• _Input data_:
○ ○ ○ ○

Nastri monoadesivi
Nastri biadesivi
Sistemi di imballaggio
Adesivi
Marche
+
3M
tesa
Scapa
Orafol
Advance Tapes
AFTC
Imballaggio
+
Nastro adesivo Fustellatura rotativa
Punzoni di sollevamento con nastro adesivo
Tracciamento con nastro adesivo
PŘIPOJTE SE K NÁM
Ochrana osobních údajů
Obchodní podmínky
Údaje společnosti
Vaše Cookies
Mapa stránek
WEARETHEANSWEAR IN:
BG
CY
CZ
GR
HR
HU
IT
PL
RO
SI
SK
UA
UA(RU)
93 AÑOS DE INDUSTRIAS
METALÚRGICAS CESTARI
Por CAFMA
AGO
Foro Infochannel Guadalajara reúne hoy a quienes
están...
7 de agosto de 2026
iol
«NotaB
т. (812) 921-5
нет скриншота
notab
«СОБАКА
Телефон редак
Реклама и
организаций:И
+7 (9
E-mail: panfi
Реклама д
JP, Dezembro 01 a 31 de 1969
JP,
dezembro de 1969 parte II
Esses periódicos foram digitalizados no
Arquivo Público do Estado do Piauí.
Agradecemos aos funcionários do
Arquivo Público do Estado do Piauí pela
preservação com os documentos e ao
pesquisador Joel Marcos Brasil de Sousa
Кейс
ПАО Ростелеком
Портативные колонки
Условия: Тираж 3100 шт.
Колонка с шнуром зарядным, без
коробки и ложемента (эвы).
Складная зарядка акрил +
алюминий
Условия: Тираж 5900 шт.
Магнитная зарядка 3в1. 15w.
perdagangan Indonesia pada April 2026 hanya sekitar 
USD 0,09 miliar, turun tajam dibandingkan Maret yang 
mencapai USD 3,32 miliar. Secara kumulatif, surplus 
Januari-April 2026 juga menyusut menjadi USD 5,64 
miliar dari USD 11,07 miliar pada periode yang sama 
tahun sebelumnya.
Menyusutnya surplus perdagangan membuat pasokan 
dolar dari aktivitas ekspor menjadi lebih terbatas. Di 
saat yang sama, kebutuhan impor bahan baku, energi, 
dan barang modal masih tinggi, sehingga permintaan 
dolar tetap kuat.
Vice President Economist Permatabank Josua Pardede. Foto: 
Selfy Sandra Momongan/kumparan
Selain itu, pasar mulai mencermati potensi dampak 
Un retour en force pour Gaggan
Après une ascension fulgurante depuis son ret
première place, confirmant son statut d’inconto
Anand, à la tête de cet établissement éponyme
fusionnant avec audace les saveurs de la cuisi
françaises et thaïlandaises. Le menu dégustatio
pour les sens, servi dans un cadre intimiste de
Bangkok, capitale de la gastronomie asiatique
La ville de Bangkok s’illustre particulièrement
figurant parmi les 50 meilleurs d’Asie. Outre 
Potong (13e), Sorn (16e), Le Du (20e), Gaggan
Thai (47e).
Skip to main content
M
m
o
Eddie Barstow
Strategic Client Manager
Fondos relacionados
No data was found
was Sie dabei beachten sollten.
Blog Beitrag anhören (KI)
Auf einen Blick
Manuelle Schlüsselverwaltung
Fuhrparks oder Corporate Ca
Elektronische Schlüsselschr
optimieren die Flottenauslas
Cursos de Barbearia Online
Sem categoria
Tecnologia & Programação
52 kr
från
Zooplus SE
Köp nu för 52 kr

○ ○ ○ ○

• _What is being asked_: Output nothing but the lines from the one containing "Thai (47e)." through the last line of the data, exactly as they stand.

• _Answer area_:
Thai (47e).
Skip to main content
M
m
o
Eddie Barstow
Strategic Client Manager
Fondos relacionados
No data was found
was Sie dabei beachten sollten.
Blog Beitrag anhören (KI)
Auf einen Blick
Manuelle Schlüsselverwaltung
Fuhrparks oder Corporate Ca
Elektronische Schlüsselschr
optimieren die Flottenauslas
Cursos de Barbearia Online
Sem categoria
Tecnologia & Programação
52 kr
från
Zooplus SE
Köp nu för 52 kr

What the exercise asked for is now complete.